One of the software tools that I find a lot of people talking about these days is DeNoise from Topaz. I have never been terribly bothered by noise in my images. Modern cameras do a pretty remarkable job of handling noise and, for most usage purposes, the noise is not really an issue if it is there. I have posted my efforts with PureRAW in its various forms where I have tried it out to see how the noise reduction comes out and, while I have seen strengths and weaknesses in it, I have never seen it as something I needed to spend on.
Lightroom Classic had one of its periodic updates recently. The big new feature was their own denoise functionality. Much like my experimentation with PureRAW, it analyzes the shot and creates a new DNG file with the noise suppressed. I was curious to see how it would perform and, seeing as it is included in the price of my subscription, I have it anyway. I decided to take some shots I had recently used for the PureRAW3 trial I had done and compare with the Lightroom version.
It defaulted to a 50 level of noise reduction. I don’t know whether this is a percentage and what of but it is a scale so I played with it. I did some at 50 and some at 75 to see whether more aggressive noise reduction had detrimental effects on other parts of the image. Comparing these things and then sharing the results is a touch tricky so I have created a single image from four layers. They are the original Lightroom develop settings, the PureRAW3 version, the 75 denoise settings and the 50 denoise settings. I mask them to make the image into four sections. Then, to make it useful on here, I have zoomed in to show the borders between them to provide some sort of comparison.

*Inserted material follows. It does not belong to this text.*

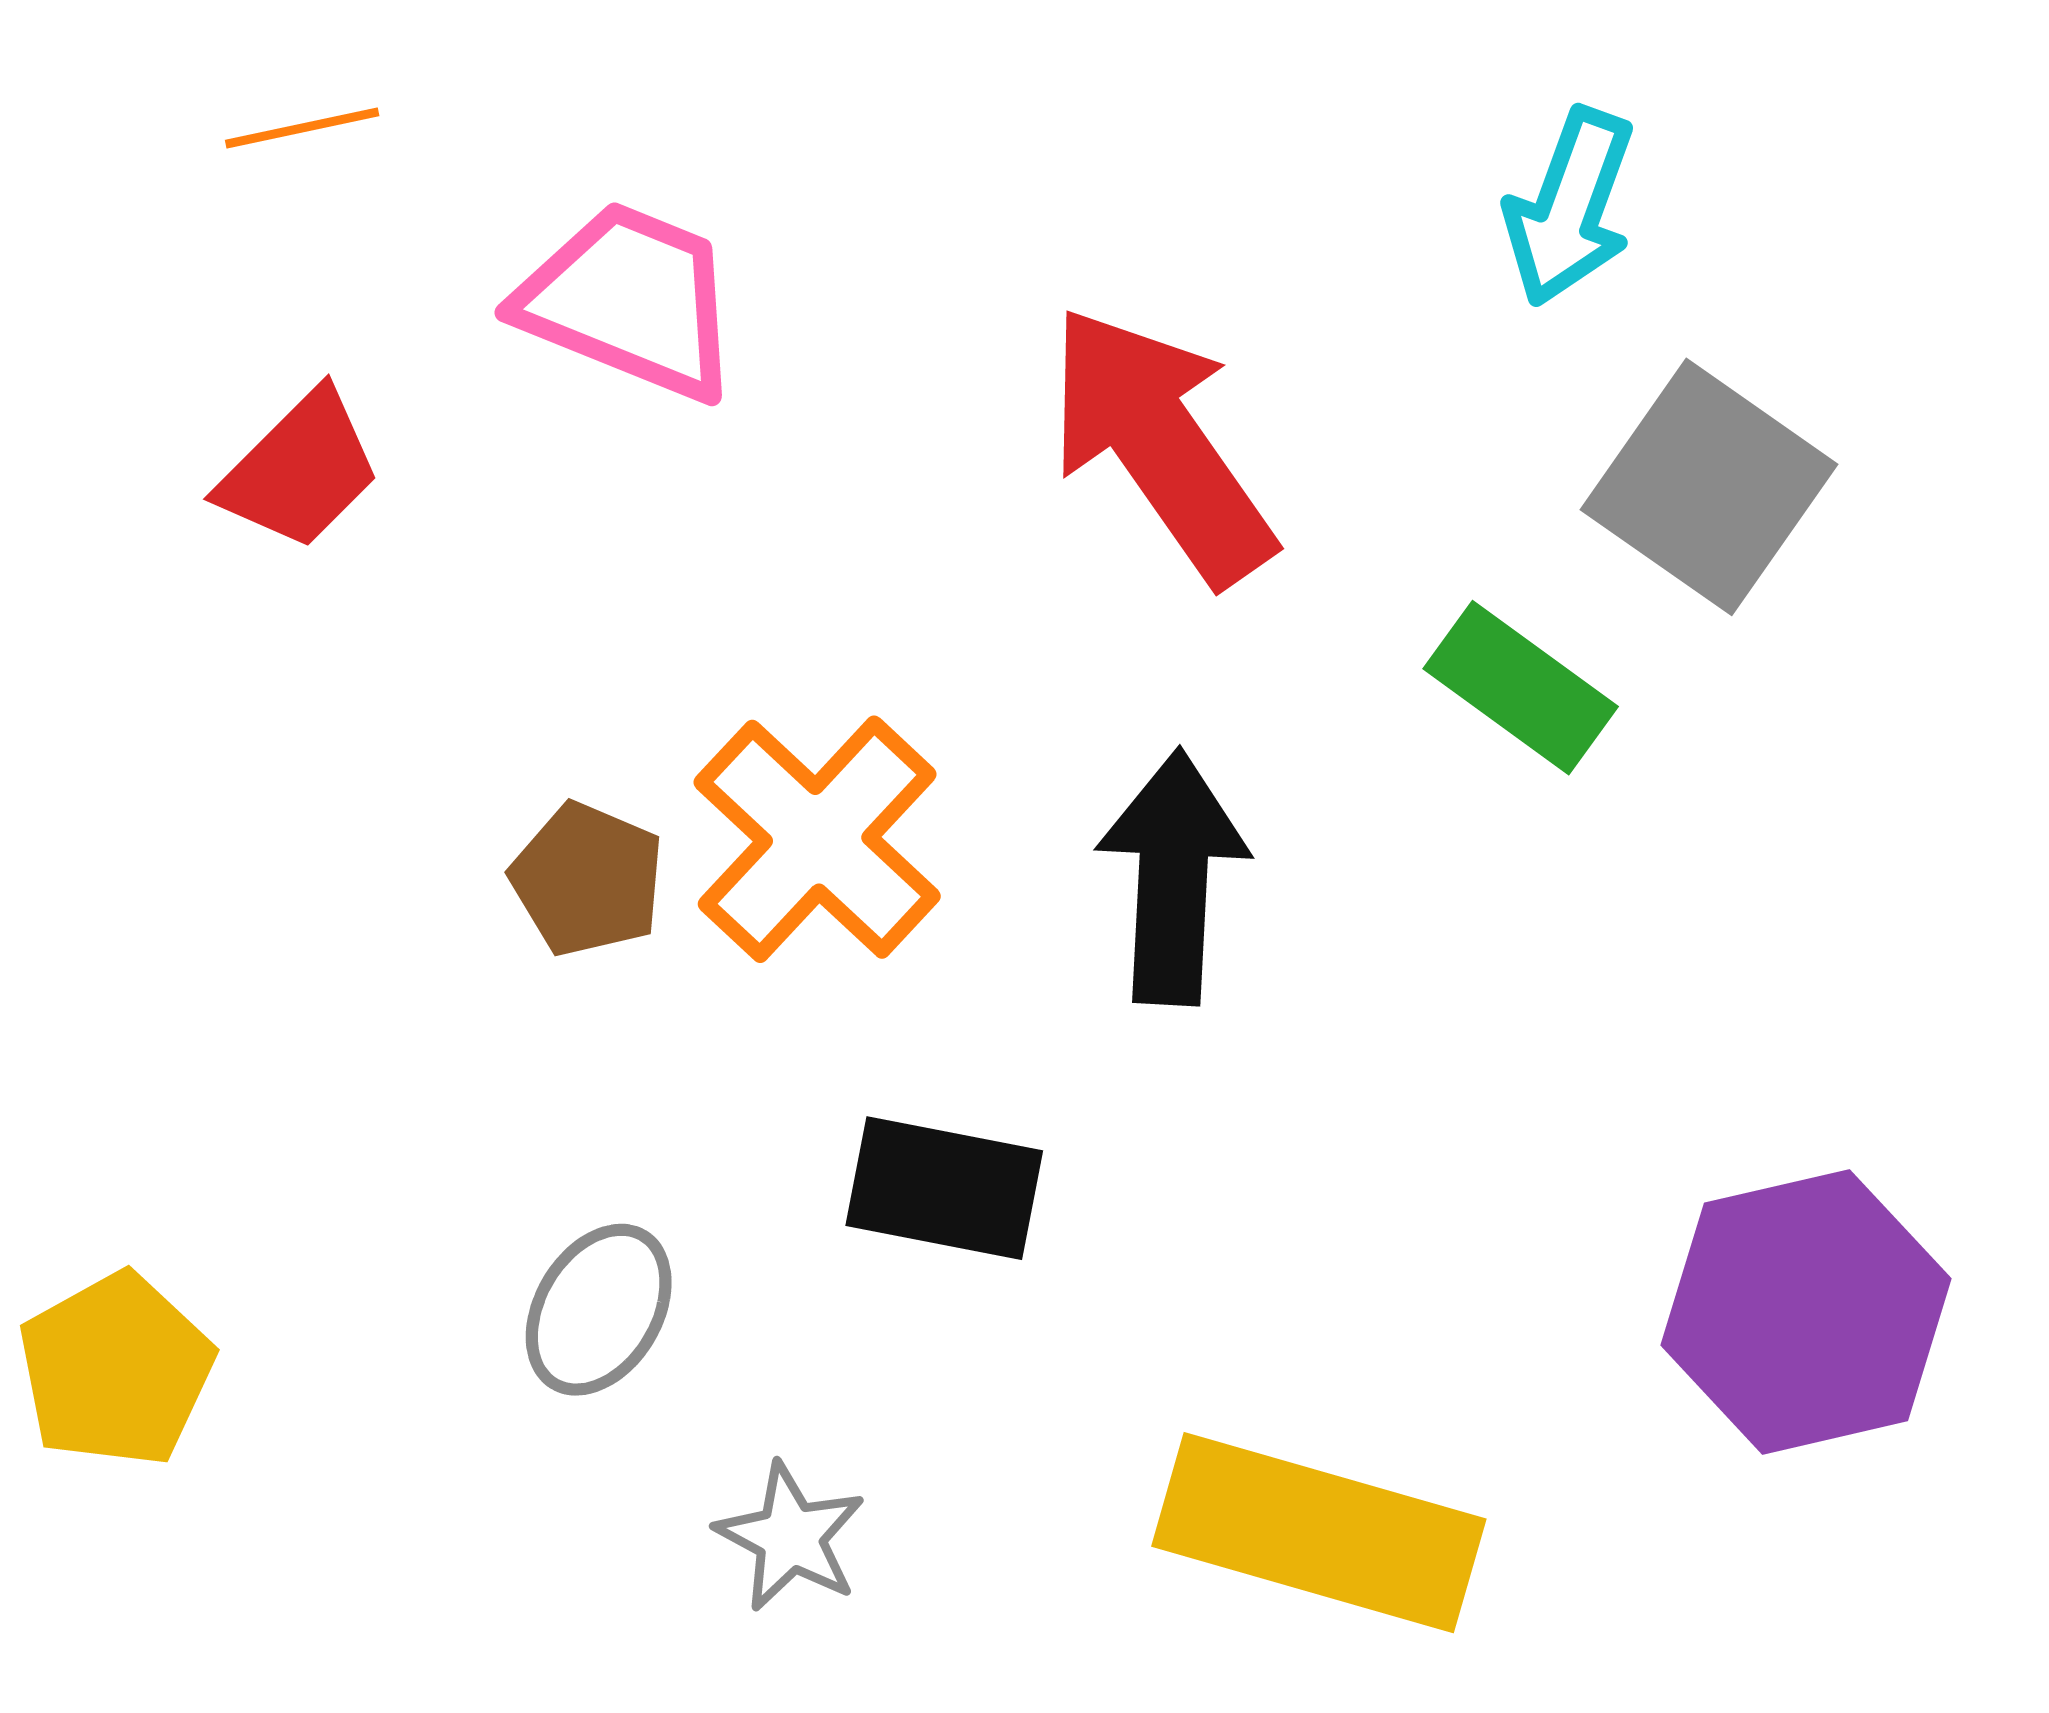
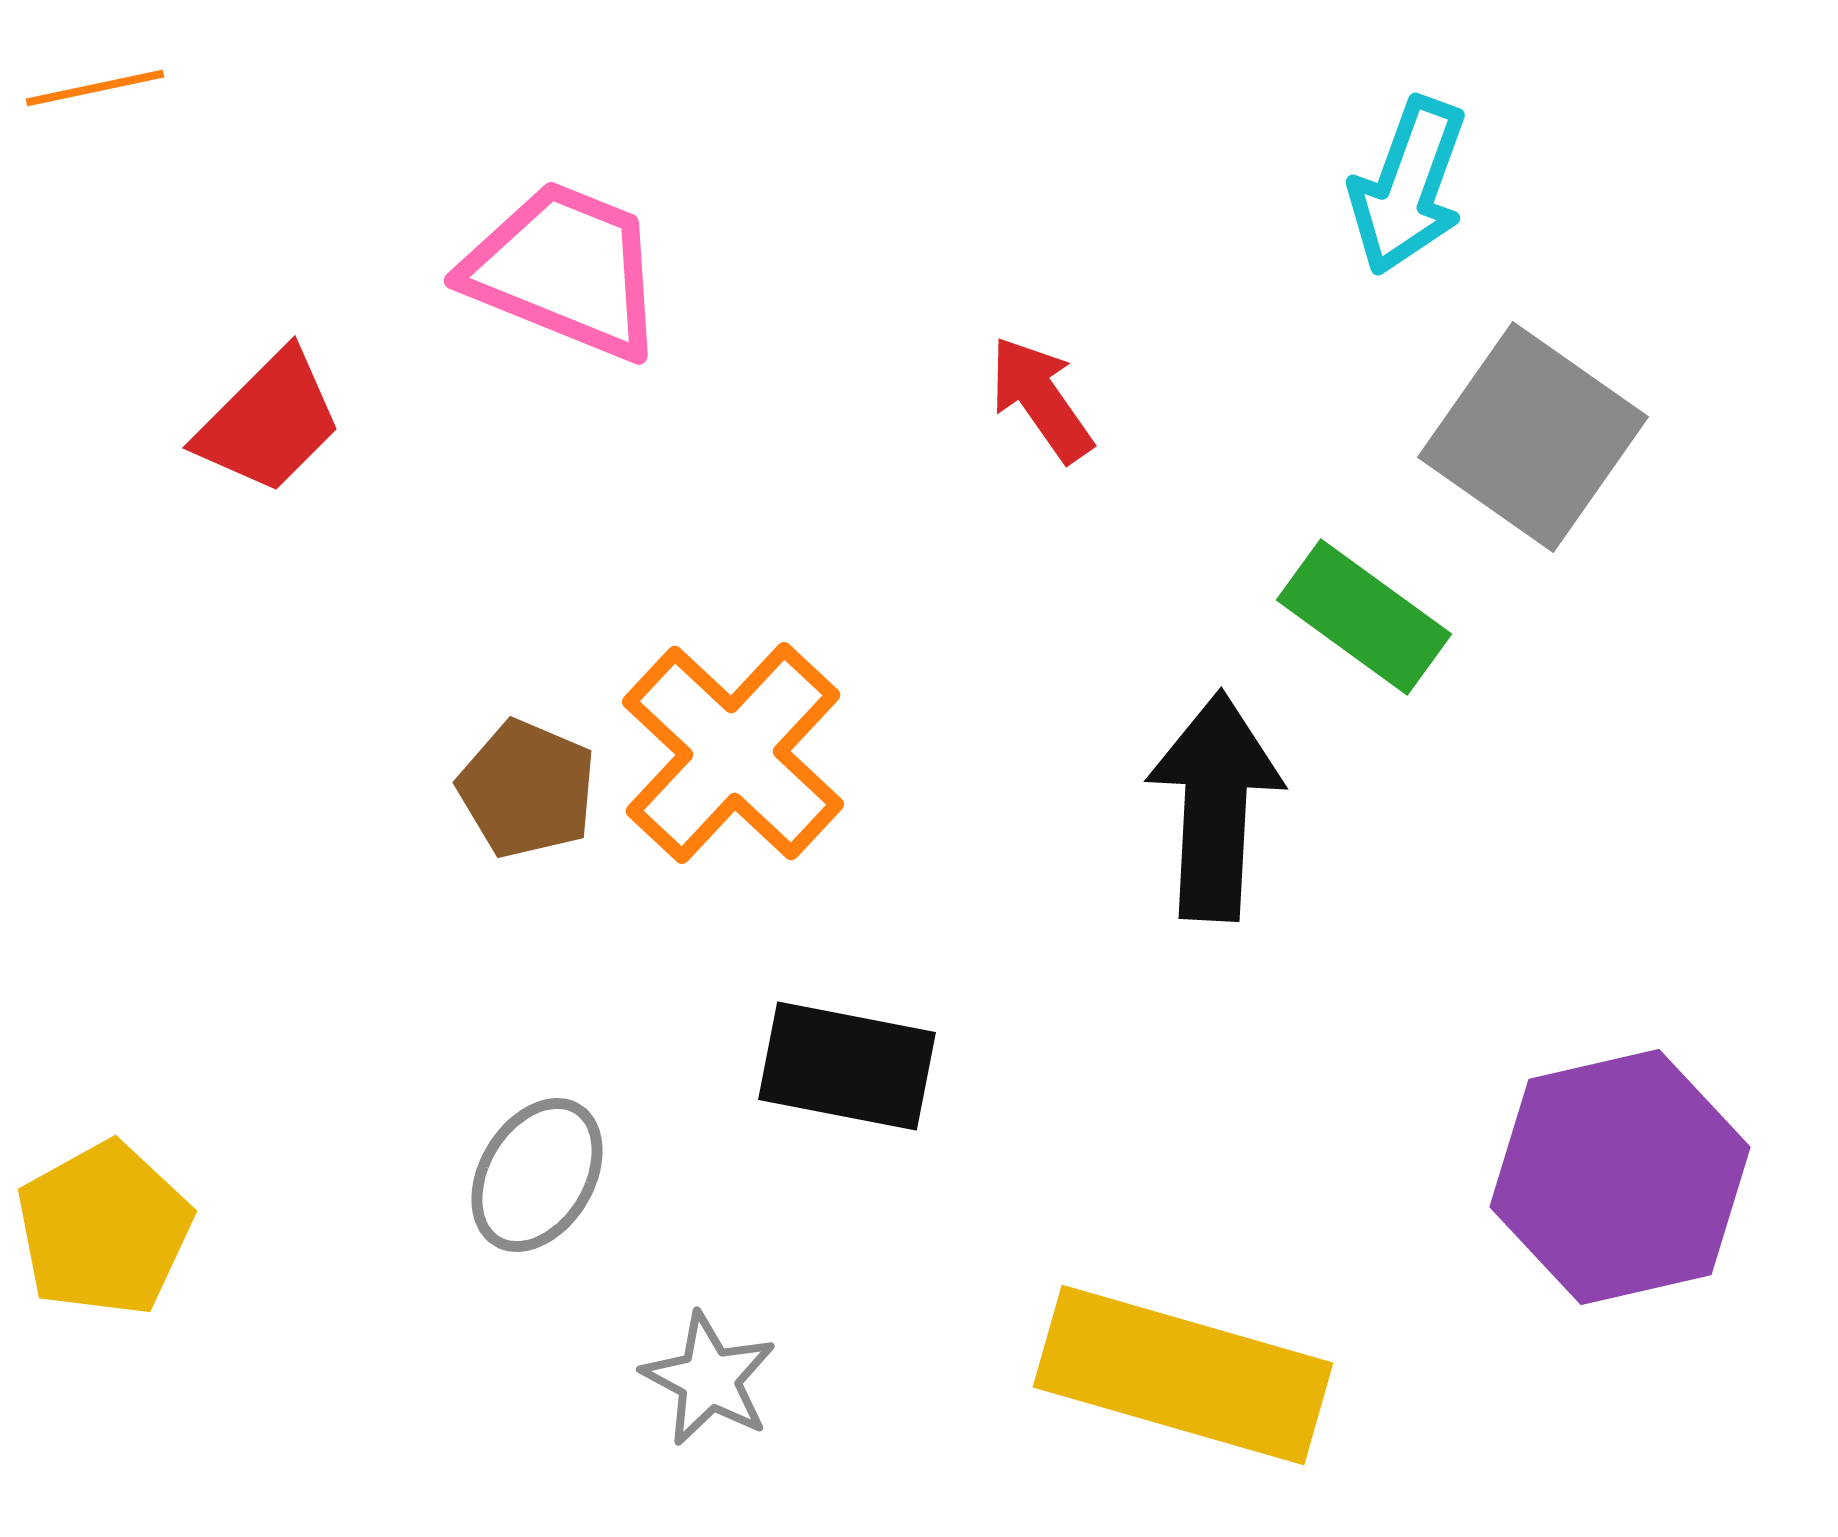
orange line: (302, 128) -> (95, 88), moved
red arrow: (1161, 445) -> (1041, 399), size x0.5
black arrow: (1173, 877) -> (1215, 806), moved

The PureRAW3 result is very aggressive on noise reduction. However, I find it can make some odd artifacts in the images where details were not that clear to begin with. The 75 setting in Lightroom provided a very similar level of noise reduction to PureRAW3. It is slightly noisier but barely enough to matter. A setting of 50 does show more noise. It is still a significant improvement over the basic Camera Raw settings and very usable.
What do I conclude from all of this? First, as I have said before when testing the PureRAW trials, it provides some interesting results but it is not relevant to enough of my work to matter to me sufficient for me to spend a bunch of money on buying it. Having denoise in Lightroom now provides me with a very similar option but within the existing price I am paying for Lightroom. Therefore, I will make use of it when the situation dictates. It would be a regular part of my workflow because really high ISO shots are only an occasional thing for me but having it there when I want it will be handy.